__ABOUT THIS TASK__. Search the data below for the string "might" and copy all lines where it shows up.

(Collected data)
=====

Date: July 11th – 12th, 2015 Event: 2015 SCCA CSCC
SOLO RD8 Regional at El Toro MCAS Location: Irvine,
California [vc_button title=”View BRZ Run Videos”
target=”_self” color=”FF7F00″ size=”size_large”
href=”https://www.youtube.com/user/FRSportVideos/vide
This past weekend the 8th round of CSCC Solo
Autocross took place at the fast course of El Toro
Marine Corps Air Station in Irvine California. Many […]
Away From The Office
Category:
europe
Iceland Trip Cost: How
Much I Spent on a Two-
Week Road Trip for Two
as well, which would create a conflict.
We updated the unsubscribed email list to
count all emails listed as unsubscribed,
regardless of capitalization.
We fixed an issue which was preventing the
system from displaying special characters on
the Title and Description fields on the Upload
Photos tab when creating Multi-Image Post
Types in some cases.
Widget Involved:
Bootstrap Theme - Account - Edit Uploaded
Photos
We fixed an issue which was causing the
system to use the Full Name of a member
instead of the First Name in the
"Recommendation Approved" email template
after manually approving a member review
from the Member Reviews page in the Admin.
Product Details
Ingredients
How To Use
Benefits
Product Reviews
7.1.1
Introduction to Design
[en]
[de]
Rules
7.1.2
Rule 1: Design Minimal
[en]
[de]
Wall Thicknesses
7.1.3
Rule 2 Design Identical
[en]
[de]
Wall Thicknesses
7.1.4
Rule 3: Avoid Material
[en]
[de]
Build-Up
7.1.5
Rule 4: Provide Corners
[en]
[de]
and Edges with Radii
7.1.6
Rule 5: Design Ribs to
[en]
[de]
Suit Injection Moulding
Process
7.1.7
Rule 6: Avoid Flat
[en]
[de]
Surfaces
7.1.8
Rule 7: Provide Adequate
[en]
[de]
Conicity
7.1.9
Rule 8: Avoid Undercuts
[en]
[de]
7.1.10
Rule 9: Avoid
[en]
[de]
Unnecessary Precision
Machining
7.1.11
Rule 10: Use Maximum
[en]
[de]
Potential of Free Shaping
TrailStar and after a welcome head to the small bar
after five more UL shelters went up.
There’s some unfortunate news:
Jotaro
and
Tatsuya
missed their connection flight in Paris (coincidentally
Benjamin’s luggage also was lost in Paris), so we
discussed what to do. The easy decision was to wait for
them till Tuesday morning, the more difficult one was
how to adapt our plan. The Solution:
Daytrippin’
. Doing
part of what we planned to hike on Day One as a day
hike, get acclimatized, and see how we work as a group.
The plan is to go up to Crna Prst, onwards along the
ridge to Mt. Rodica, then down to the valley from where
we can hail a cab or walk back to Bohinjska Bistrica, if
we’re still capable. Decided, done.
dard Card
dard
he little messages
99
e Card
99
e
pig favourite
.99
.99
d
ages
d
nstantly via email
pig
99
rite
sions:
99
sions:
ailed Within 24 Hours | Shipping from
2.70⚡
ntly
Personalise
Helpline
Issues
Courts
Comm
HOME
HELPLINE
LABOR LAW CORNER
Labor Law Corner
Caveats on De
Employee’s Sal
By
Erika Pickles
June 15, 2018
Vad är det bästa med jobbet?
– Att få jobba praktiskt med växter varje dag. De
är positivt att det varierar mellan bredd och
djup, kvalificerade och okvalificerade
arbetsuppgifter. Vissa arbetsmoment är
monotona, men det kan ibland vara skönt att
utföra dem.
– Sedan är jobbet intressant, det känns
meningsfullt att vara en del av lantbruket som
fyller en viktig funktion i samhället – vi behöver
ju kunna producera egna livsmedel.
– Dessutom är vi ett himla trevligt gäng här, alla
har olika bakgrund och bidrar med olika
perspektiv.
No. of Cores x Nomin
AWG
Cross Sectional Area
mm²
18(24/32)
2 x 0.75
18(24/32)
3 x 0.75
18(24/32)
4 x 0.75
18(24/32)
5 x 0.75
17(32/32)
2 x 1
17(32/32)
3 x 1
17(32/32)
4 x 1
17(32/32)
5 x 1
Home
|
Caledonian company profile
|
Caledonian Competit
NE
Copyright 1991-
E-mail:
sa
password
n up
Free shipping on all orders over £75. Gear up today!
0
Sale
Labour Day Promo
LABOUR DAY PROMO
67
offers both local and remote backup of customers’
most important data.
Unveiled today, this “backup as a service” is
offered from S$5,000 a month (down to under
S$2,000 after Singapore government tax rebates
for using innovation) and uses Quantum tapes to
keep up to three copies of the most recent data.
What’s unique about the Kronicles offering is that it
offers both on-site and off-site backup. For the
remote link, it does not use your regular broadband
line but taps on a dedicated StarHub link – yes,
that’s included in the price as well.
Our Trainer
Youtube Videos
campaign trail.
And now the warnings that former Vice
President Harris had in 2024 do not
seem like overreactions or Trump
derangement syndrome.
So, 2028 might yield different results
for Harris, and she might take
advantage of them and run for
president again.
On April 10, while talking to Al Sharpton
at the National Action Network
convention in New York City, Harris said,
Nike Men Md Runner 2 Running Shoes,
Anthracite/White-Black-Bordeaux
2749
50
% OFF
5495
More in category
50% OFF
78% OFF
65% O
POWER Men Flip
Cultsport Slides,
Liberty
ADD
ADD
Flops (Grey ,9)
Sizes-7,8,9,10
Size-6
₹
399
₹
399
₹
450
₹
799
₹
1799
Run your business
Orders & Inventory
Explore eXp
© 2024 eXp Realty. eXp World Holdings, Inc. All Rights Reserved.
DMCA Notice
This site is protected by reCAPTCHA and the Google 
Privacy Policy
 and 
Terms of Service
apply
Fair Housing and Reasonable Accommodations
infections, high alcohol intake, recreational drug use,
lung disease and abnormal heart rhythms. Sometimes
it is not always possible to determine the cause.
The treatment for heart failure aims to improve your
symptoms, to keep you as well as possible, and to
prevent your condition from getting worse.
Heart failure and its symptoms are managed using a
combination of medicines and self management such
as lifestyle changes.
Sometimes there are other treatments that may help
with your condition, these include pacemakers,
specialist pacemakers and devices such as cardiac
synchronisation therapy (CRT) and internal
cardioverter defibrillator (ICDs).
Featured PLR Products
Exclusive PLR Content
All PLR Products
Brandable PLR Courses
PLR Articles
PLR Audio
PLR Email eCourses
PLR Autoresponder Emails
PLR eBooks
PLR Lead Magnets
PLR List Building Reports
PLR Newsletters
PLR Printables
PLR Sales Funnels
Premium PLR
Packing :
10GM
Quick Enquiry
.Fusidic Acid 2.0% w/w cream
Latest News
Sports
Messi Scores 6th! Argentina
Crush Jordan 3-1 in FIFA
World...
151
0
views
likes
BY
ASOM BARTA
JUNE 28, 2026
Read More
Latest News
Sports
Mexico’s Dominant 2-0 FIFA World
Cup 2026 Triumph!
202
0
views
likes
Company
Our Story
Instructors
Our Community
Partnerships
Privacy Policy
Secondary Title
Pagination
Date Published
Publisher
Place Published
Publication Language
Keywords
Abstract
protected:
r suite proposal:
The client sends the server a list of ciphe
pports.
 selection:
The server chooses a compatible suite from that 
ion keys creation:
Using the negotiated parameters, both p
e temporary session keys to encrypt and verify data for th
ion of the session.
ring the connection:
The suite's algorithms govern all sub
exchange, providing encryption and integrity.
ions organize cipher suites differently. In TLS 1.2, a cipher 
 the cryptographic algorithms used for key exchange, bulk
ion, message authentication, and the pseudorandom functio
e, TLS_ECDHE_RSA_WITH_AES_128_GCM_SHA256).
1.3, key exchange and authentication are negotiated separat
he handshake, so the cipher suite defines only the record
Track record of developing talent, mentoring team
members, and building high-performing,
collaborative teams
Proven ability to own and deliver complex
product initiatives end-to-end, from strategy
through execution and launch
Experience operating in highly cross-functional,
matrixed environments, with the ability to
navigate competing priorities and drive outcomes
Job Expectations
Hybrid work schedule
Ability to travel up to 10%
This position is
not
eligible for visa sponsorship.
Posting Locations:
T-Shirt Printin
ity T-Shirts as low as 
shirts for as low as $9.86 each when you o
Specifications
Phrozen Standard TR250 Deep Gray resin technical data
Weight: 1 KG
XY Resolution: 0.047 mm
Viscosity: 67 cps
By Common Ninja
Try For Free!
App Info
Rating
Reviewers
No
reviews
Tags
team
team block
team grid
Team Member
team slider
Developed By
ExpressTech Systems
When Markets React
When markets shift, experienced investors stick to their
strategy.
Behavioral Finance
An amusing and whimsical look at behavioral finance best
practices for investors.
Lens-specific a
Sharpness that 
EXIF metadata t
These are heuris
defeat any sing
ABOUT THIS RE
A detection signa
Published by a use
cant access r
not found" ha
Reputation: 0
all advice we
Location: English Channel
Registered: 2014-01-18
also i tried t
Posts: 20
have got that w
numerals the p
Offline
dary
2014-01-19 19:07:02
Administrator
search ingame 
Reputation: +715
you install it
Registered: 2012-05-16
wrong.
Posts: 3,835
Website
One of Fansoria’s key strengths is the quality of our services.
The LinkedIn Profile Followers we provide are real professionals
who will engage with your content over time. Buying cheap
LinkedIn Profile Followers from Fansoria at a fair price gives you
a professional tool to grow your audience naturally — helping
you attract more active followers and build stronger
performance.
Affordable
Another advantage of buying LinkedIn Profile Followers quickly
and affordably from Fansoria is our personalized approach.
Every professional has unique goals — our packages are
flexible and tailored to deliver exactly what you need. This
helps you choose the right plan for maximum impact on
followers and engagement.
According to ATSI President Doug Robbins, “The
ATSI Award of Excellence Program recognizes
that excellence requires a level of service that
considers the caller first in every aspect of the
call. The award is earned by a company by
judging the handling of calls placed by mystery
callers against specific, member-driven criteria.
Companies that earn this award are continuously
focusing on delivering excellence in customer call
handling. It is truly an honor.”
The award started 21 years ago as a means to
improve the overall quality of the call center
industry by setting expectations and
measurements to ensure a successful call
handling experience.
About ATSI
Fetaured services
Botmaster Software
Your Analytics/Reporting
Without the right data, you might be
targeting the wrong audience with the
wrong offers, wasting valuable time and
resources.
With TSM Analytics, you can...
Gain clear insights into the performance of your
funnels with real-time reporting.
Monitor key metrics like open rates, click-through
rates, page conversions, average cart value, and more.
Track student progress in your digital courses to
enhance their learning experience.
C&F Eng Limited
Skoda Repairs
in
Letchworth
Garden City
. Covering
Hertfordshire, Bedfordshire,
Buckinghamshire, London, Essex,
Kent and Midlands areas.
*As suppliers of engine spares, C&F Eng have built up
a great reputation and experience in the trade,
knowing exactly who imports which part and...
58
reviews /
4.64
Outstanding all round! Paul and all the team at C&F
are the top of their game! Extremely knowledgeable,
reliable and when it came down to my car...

=====

__YOUR SOLUTION__.
So, 2028 might yield different results
for Harris, and she might take
Without the right data, you might be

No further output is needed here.